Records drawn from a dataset
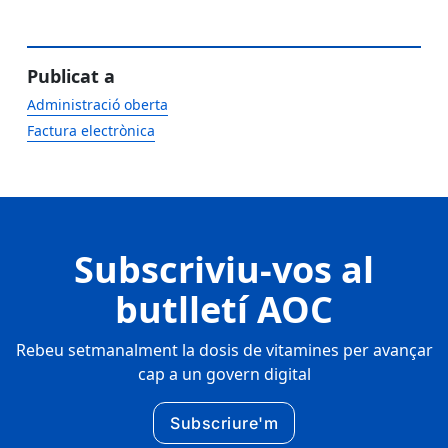
Publicat a
Administració oberta
Factura electrònica
Subscriviu-vos al
butlletí AOC
Rebeu setmanalment la dosis de vitamines per avançar
cap a un govern digital
Subscriure'm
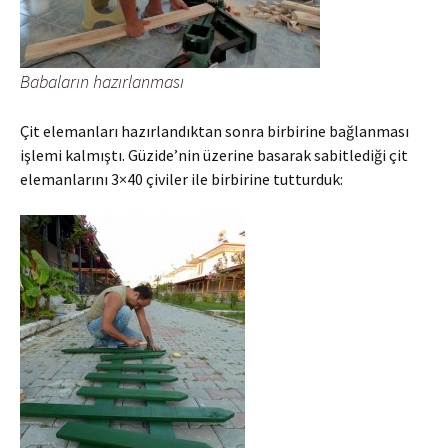
Babaların hazırlanması
Çit elemanları hazırlandıktan sonra birbirine bağlanması
işlemi kalmıştı. Güzide’nin üzerine basarak sabitlediği çit
elemanlarını 3×40 çiviler ile birbirine tutturduk:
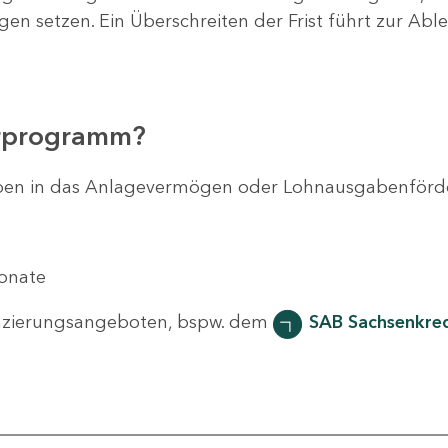
agen setzen. Ein Überschreiten der Frist führt zur Ab
erprogramm?
svorhaben in das Anlagevermögen oder Lohnausgabenför
Monate
nzierungsangeboten, bspw. dem
SAB Sachsenkred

* _ASSIGNMENT_
The copy you produce must hold all the records above exactly and none of their pictures.

* _RESPONSE_
Publicat a
Administració oberta
Factura electrònica
Subscriviu-vos al
butlletí AOC
Rebeu setmanalment la dosis de vitamines per avançar
cap a un govern digital
Subscriure'm
Babaların hazırlanması
Çit elemanları hazırlandıktan sonra birbirine bağlanması
işlemi kalmıştı. Güzide’nin üzerine basarak sabitlediği çit
elemanlarını 3×40 çiviler ile birbirine tutturduk:
agen setzen. Ein Überschreiten der Frist führt zur Ab
erprogramm?
svorhaben in das Anlagevermögen oder Lohnausgabenför
Monate
nzierungsangeboten, bspw. dem
SAB Sachsenkred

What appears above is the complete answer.